**AIM OF THE EXERCISE**
Please give back the listing below word for word, without the images.

======

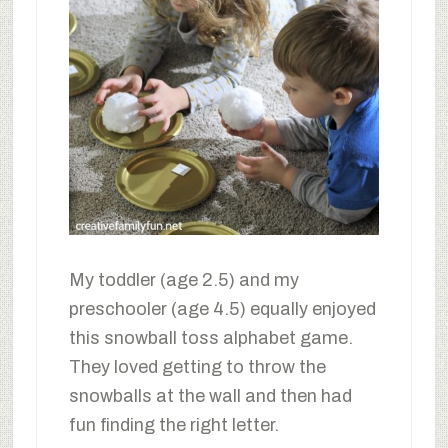
My toddler (age 2.5) and my
preschooler (age 4.5) equally enjoyed
this snowball toss alphabet game.
They loved getting to throw the
snowballs at the wall and then had
fun finding the right letter.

======

**ANSWER SPACE**
My toddler (age 2.5) and my
preschooler (age 4.5) equally enjoyed
this snowball toss alphabet game.
They loved getting to throw the
snowballs at the wall and then had
fun finding the right letter.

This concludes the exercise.